Indications ablation du nœud atrio-ventriculaire :
- Échec d’une réduction ET ralentissement de la FA et qui ne sont pas éligibles à une ablation dans l’OG et dont le pacemaker est une alternative viable.

Cardioversion par choc électrique externe :

  • En urgence en cas d'instabilité hémodynamique
  • Réalisé sous sédation (Midazolam, propofol, Éthmoïdale)
  • Surveillance par scope ; PA et SpO2
  • Avoir de l’atropine / Isoprénaline à portée de main ou avoir la stimulation cardiaque externe
  • Utiliser un défibrillateur biphasique
  • Choc à énergie maximale d’emblée
  • Complications post CEE : brûlures cutanées, bradycardie

Cardioversion pharmacologique :
- Préférer vernalakant / flécaine ou propaférone si absence de contre-indication, sinon amiodarone IV
- La cardioversion pharmacologique ne se fait que chez patients stables (et en tenant compte du risque embolique)
– Une prémédication par antiarythmiques (ceux de la cardioversion pharmacologique) peut être réalisée avant cardioversion électrique pour favoriser le succès
– Tout patient avec FA persistante symptomatique doit être cardioversé
– Patients qui ont une FA paroxystique déjà réduite par antiarythmiques classe Ic peuvent prendre une dose unique PO chez eux en cas de récurrence de FA
– Éviter cardioversion pharmacologique si : maladie rythmique de l’oreillette, QT allongé ≥ 500 ms, trouble de la conduction atrioventriculaire (risque d’arythmie et de bradycardie).

- Anticoagulation par AOD 3 semaines avant cardioversion.
- Vérifier par ETO pour exclure le thrombus.

Les techniques d’ablation par radiofréquence :
sont efficaces pour traiter la fibrillation atriale et les tachycardies à foyer ectopique en cas d’échec médicamenteux.

RÉFERENCE :
2020 ESC Guidelines for the diagnosis and management of atrial fibrillation developed in collaboration with the European Association of Cardio-Thoracic Surgery (EACTS).
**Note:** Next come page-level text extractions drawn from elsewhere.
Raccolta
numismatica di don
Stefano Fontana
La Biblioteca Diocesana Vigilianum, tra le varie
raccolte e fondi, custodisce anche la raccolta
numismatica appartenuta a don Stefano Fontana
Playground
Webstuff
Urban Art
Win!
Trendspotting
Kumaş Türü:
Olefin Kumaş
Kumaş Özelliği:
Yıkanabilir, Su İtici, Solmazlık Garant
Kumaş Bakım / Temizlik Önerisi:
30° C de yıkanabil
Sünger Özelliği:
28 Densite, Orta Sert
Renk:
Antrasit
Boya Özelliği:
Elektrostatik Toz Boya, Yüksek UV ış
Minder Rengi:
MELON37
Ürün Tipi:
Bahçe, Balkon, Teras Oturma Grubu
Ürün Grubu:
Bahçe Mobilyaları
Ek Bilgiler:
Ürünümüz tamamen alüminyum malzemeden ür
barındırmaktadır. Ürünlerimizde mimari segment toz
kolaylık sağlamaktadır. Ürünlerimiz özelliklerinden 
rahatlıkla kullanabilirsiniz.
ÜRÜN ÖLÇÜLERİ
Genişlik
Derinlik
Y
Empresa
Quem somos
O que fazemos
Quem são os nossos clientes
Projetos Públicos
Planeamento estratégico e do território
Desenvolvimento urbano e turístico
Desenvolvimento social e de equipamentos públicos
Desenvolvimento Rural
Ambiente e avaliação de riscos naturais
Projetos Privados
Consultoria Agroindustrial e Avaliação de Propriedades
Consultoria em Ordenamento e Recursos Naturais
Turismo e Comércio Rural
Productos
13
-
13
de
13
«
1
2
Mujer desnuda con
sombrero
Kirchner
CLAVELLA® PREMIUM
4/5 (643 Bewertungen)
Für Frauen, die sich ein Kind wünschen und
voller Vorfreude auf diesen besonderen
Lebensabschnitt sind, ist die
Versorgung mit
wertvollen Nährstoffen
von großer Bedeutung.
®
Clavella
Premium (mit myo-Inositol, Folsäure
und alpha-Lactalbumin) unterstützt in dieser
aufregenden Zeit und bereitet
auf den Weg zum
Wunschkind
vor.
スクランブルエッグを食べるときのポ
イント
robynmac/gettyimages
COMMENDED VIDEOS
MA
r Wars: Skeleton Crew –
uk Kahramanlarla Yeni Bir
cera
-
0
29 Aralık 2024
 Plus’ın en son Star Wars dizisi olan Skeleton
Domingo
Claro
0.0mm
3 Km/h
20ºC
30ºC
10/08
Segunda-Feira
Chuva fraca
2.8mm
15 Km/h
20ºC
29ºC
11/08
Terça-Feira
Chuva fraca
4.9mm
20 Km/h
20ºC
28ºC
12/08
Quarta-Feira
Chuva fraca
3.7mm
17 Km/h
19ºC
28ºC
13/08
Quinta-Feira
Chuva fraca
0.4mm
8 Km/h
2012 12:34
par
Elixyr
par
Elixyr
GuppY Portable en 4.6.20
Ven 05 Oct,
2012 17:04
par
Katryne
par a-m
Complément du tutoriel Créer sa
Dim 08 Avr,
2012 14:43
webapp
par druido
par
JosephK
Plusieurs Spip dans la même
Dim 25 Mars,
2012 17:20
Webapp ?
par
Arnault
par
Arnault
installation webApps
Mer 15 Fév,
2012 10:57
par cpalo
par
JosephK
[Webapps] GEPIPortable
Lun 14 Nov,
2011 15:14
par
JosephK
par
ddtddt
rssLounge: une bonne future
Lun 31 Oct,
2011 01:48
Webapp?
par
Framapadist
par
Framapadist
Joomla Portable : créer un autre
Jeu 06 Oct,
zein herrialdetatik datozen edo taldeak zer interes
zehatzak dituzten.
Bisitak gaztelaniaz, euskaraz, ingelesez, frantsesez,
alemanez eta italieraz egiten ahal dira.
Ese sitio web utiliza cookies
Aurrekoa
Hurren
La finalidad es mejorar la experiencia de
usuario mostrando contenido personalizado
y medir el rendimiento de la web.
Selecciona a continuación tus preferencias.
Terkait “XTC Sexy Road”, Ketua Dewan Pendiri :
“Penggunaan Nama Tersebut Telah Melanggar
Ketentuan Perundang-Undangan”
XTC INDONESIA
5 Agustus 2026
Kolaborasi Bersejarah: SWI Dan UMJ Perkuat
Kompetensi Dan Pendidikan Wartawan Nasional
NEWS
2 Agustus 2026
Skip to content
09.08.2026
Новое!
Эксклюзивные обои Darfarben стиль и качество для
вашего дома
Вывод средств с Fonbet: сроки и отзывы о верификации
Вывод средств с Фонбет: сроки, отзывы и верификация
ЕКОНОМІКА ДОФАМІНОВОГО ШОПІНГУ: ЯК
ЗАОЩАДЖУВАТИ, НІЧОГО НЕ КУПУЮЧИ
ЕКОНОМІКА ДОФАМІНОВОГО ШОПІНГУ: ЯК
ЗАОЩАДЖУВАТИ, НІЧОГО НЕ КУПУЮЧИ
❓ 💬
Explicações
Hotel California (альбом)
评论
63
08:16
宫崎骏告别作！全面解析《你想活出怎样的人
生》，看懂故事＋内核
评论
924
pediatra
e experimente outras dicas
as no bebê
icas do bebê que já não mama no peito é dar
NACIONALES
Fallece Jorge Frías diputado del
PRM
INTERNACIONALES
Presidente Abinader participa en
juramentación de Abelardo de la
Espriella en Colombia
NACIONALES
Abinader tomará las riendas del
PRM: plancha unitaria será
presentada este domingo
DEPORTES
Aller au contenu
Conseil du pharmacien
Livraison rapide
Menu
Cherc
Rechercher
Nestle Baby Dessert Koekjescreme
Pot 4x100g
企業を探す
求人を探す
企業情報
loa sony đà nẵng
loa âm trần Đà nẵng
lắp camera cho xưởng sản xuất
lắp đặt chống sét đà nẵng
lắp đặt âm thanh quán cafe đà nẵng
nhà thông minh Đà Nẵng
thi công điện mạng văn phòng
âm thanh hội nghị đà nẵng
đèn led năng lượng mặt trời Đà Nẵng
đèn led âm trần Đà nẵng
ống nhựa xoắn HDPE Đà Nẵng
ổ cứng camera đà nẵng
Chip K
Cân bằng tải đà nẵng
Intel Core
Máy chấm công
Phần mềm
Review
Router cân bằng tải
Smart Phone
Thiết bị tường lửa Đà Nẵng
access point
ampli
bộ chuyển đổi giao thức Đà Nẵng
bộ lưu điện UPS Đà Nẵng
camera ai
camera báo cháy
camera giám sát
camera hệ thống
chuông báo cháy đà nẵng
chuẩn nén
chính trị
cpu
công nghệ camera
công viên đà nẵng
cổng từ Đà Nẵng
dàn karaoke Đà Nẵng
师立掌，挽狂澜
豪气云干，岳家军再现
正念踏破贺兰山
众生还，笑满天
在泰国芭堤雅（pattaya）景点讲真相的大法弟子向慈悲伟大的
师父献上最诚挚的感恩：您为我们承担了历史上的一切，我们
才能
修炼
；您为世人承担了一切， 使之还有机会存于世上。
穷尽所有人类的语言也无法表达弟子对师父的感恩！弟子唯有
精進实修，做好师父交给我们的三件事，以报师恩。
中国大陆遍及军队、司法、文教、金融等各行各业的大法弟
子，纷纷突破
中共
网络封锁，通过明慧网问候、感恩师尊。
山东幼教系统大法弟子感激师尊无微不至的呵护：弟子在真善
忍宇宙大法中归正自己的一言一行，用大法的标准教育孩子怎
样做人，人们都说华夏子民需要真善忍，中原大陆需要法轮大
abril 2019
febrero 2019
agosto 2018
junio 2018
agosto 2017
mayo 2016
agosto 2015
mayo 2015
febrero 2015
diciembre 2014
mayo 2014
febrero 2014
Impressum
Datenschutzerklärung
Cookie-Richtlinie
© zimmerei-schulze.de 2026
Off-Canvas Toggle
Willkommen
Eur Heart J. 2020 Aug 29:ehaa612. doi: 10.1093/eurheartj/ehaa612. Lien vers le document

ARCHIVE :

Consensus 2013 d’experts de la Société française de gériatrie et gérontologie et de la Société française de cardiologie, sur la prise en charge de la fibrillation atriale du sujet âgé

La fibrillation atriale (FA) constitue un problème de santé publique avec 600.000 à 1 million de patients concernés en France dont les 2/3 sont âgés de plus de 75 ans. La FA majore le risque de mortalité et représente un facteur majeur de risque d‘accident vasculaire cérébral ischémique (AVC). Chez la personne âgée en FA, les comorbidités sont fréquentes et aggravent le pronostic.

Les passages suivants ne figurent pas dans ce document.